The Senate of the United States approved this Tuesday a legislative initiative to protect at the federal level same-sex marriage, which will now return to the House of Representatives for a final vote. The bill went ahead with 61 votes in favor and 36 against.
The legislation encourages the federal government to recognize marriage between two people of the same sex if it is legal in the state where you were married. The same principle applies to interracial weddings.
The text also recognizes religious freedom, avoiding that religious institutions can be compelled like the Churches to celebrate those weddings and that they lose benefits or tax exemptions for not doing so.
It also revokes the Law for the Defense of Marriage approved in 1996, which defines it as “the union between a man and a woman”.
“The history of the United States has been that of a difficult but inexorable march towards greater equality”, Senate Majority Leader Chuck Schumer, a Democrat, said Tuesday, warning that “the rights of all married couples will never be truly secure without adequate protections by federal law.”
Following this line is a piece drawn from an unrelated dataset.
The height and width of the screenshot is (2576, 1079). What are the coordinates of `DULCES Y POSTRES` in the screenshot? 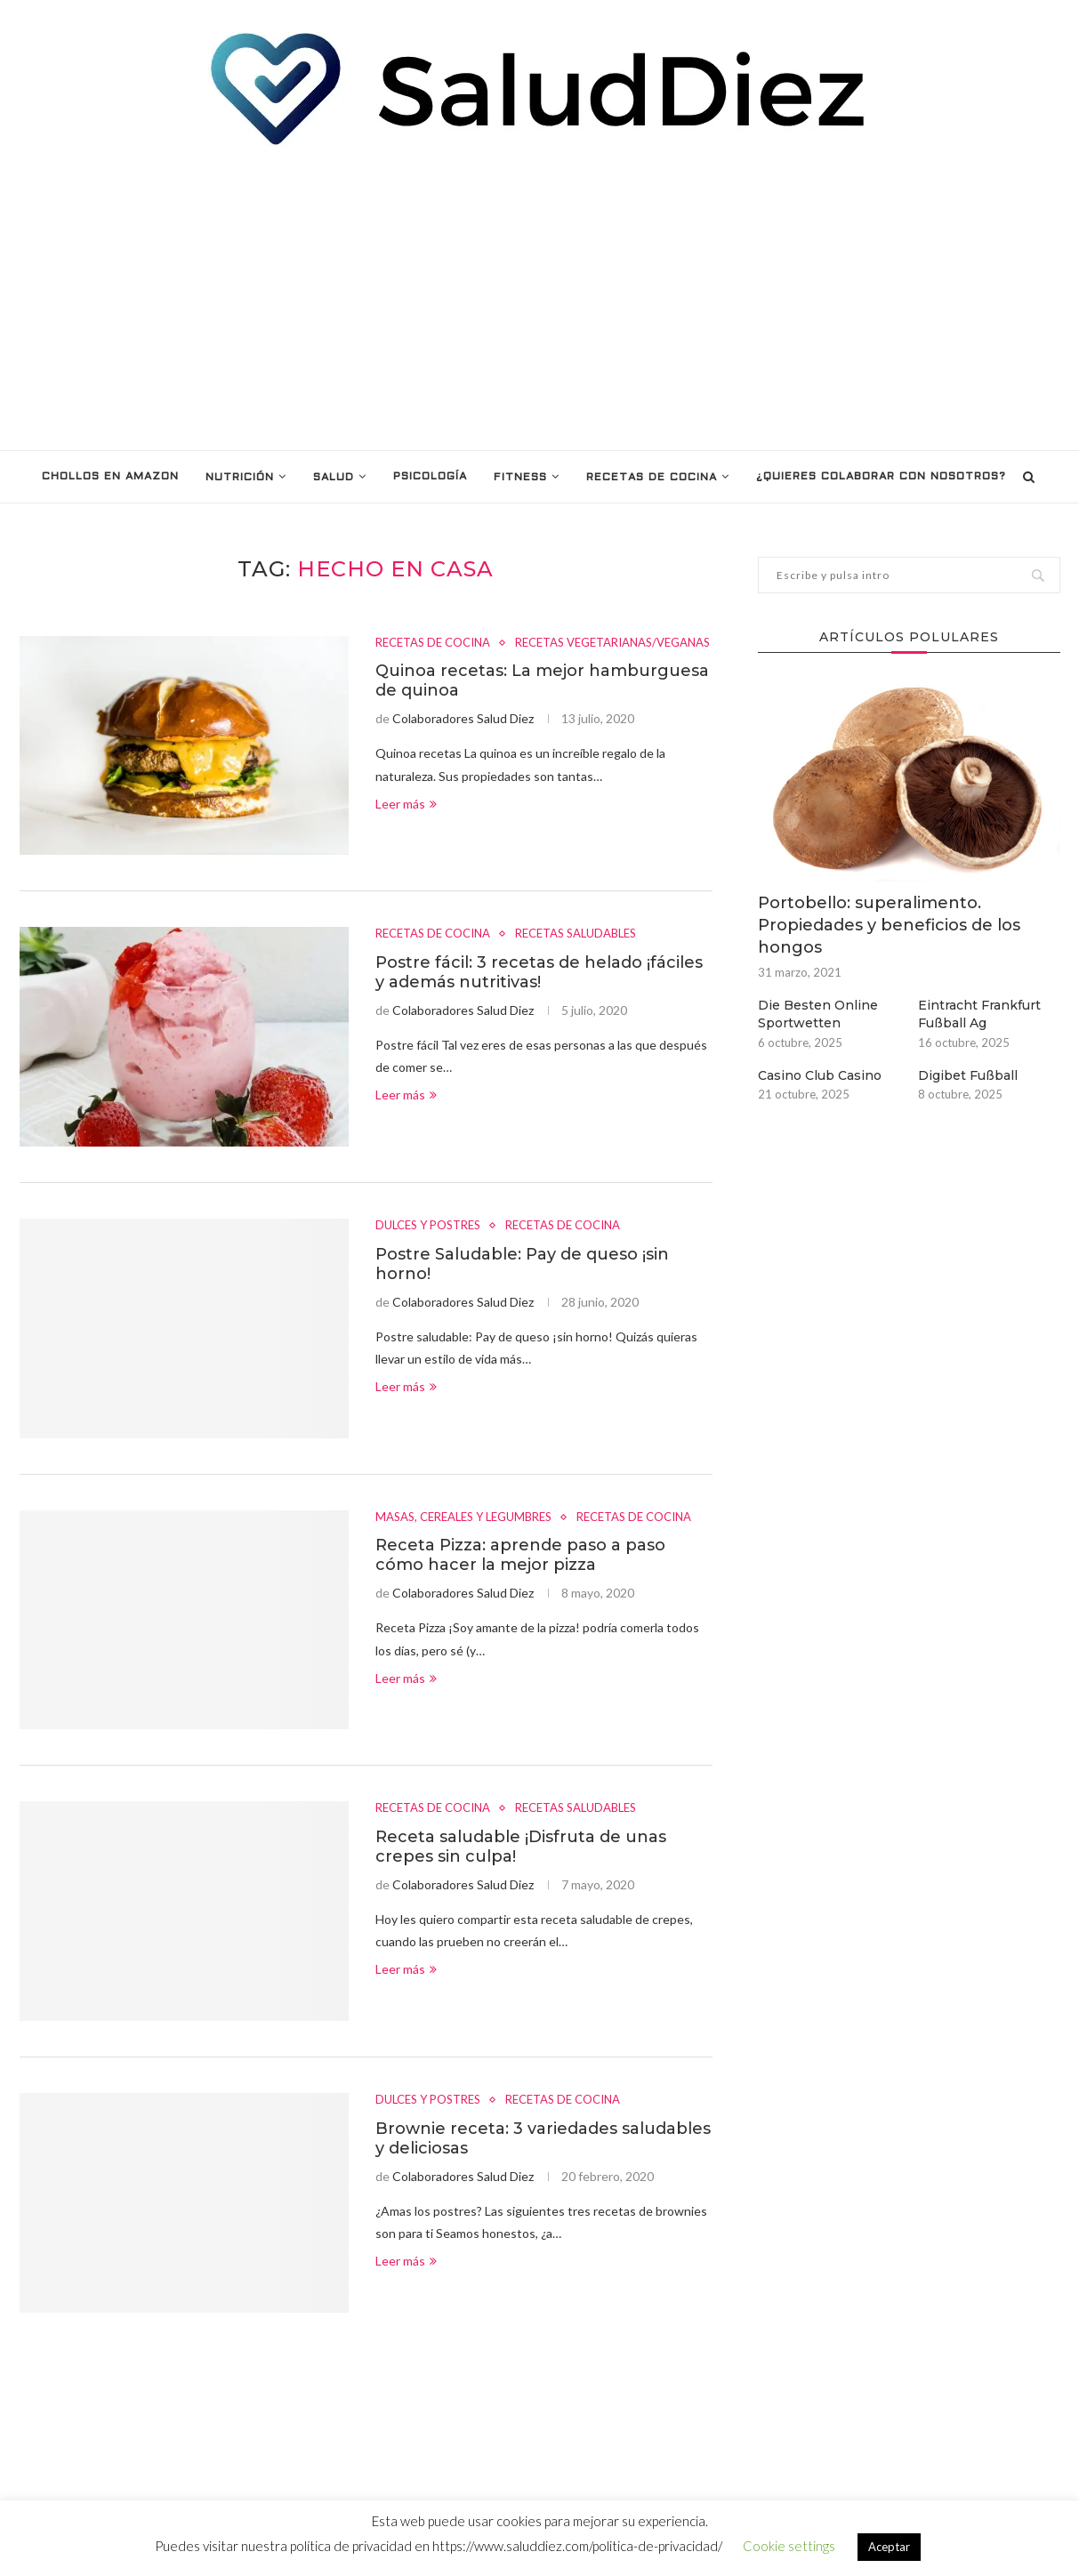 It's located at (427, 1225).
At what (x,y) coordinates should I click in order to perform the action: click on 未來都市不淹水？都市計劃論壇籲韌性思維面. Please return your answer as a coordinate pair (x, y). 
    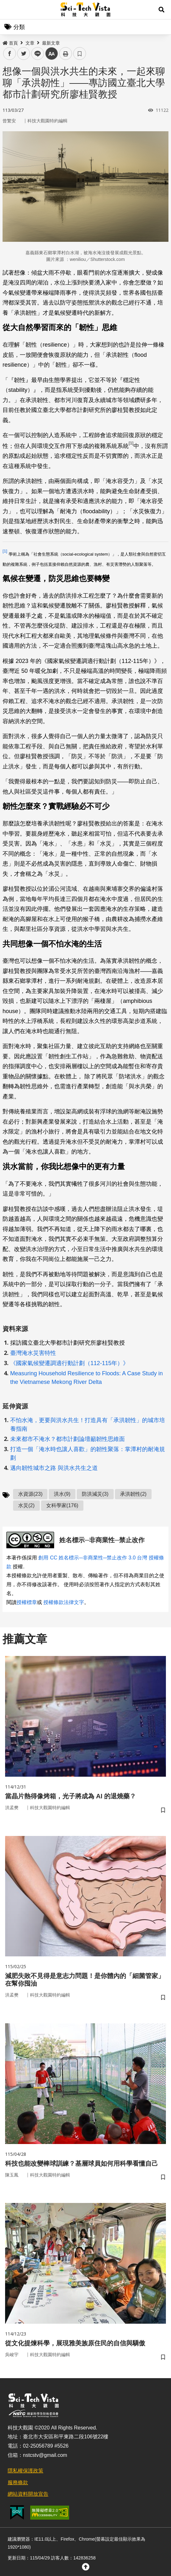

The House of Representatives, with a progressive majority, gave its endorsement to the bill in July with 267 votes in favor and 157 against. In the Senate, the slim Democratic majority needed the support of at least ten Republicans to move it forward.
After approval, the text has to return to the lower house that he must give his approval to the new version that has come out of the Senate, before ending up at the table of the president, Joe Biden, for his signature.
The shadow of the ruling against abortion
Same-sex marriage has been legal in the United States since the Supreme Court declared in June 2015 the laws that prohibited it were unconstitutional in some states.
The mobilization around the defense of these unions gained momentum recently after the Supreme Court, now controlled by a conservative majority, repealed in June the judgment Roe against Wade, that for almost half a century protected access to abortion in the country.
Since then, a large number of activists and progressive politicians have warned of the possibility that the court do the same with other rights, such as weddings between people of the same sex, returning to the states the power to set whether or not they allow it.
Although the bill would not force all states to legalize gay marriage, it would would require them to recognize the one made in another state where it was.